Saved data entries
------------

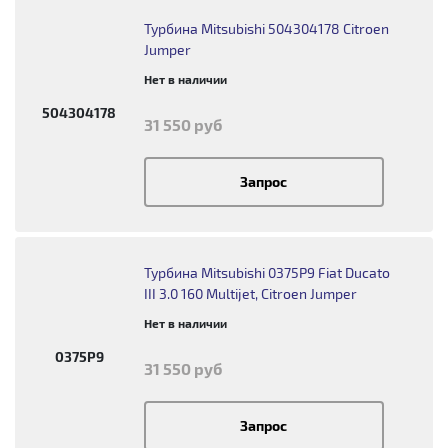
Турбина Mitsubishi 504304178 Citroen
Jumper
Нет в наличии
504304178
31 550 руб
Запрос
Турбина Mitsubishi 0375P9 Fiat Ducato
III 3.0 160 Multijet, Citroen Jumper
Нет в наличии
0375P9
31 550 руб
Запрос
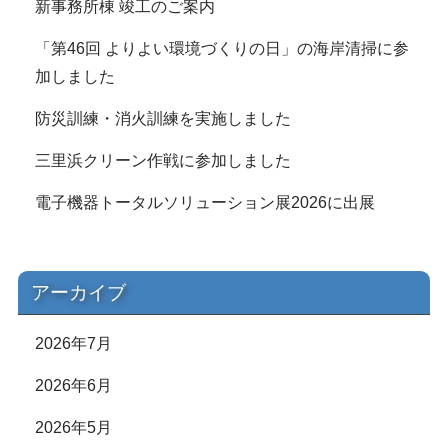
新事務所棟 竣工のご案内
「第46回 よりよい環境づくりの日」の海岸清掃に参
加しました
防災訓練・消火訓練を実施しました
三里浜クリーン作戦に参加しました
電子機器トータルソリューション展2026に出展
アーカイブ
2026年7月
2026年6月
2026年5月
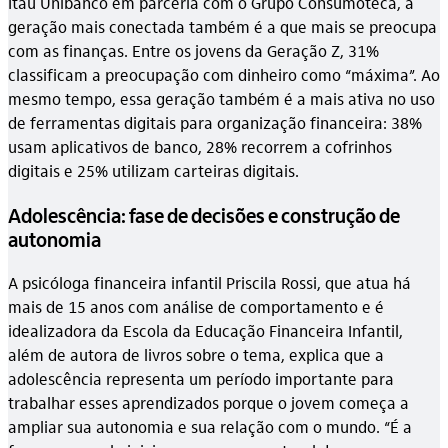
Itaú Unibanco em parceria com o Grupo Consumoteca, a
geração mais conectada também é a que mais se preocupa
com as finanças. Entre os jovens da Geração Z, 31%
classificam a preocupação com dinheiro como “máxima”. Ao
mesmo tempo, essa geração também é a mais ativa no uso
de ferramentas digitais para organização financeira: 38%
usam aplicativos de banco, 28% recorrem a cofrinhos
digitais e 25% utilizam carteiras digitais.
Adolescência: fase de decisões e construção de
autonomia
A psicóloga financeira infantil Priscila Rossi, que atua há
mais de 15 anos com análise de comportamento e é
idealizadora da Escola da Educação Financeira Infantil,
além de autora de livros sobre o tema, explica que a
adolescência representa um período importante para
trabalhar esses aprendizados porque o jovem começa a
ampliar sua autonomia e sua relação com o mundo. “É a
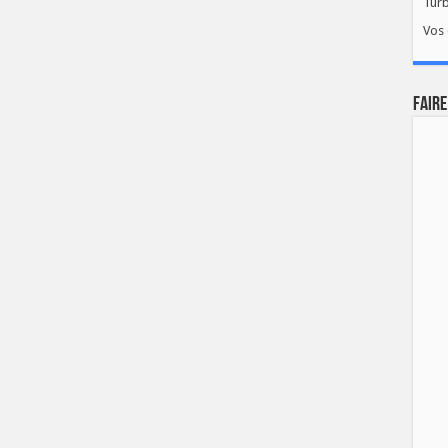
Tur
Vos 
FAIRE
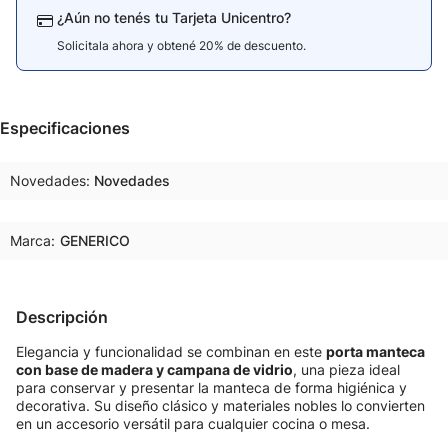
¿Aún no tenés tu Tarjeta Unicentro?
Solicitala ahora y obtené 20% de descuento.
Especificaciones
Novedades
Novedades
Marca:
GENERICO
Descripción
Elegancia y funcionalidad se combinan en este
porta manteca
con base de madera y campana de vidrio
, una pieza ideal
para conservar y presentar la manteca de forma higiénica y
decorativa. Su diseño clásico y materiales nobles lo convierten
en un accesorio versátil para cualquier cocina o mesa.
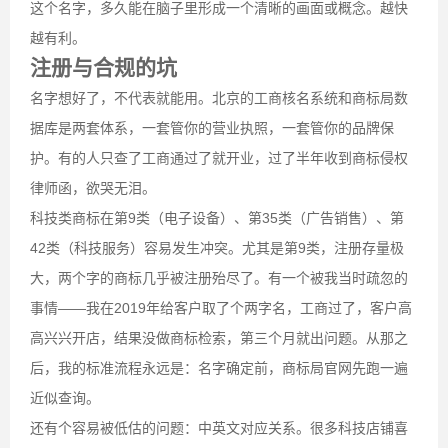
这个名字，多久能在脑子里形成一个清晰的画面或概念。越快
越有利。
注册与合规的坑
名字想好了，不代表就能用。北京的工商核名系统和商标局数
据库是两套体系，一套管你的营业执照，一套管你的品牌保
护。有的人只查了工商通过了就开业，过了半年收到商标侵权
律师函，欲哭无泪。
科技类商标在第9类（电子设备）、第35类（广告销售）、第
42类（科技服务）容易发生冲突。尤其是第9类，注册存量极
大，两个字的商标几乎被注册殆尽了。有一个被我当时疏忽的
事情——我在2019年给客户取了个两字名，工商过了，客户高
高兴兴开店，结果没做商标检索，第三个月就出问题。从那之
后，我的标准流程永远是：名字确定前，商标局官网先跑一遍
近似查询。
还有个容易被低估的问题：中英文对应关系。很多科技店铺喜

------------

*Task statement*. Going back to the entries above, set down exactly the lines that begin at the one with "geração mais conectada" and end at the one with "trabalhar esses aprendizados", both included, and nothing else.

*Worked solution*.
geração mais conectada também é a que mais se preocupa
com as finanças. Entre os jovens da Geração Z, 31%
classificam a preocupação com dinheiro como “máxima”. Ao
mesmo tempo, essa geração também é a mais ativa no uso
de ferramentas digitais para organização financeira: 38%
usam aplicativos de banco, 28% recorrem a cofrinhos
digitais e 25% utilizam carteiras digitais.
Adolescência: fase de decisões e construção de
autonomia
A psicóloga financeira infantil Priscila Rossi, que atua há
mais de 15 anos com análise de comportamento e é
idealizadora da Escola da Educação Financeira Infantil,
além de autora de livros sobre o tema, explica que a
adolescência representa um período importante para
trabalhar esses aprendizados porque o jovem começa a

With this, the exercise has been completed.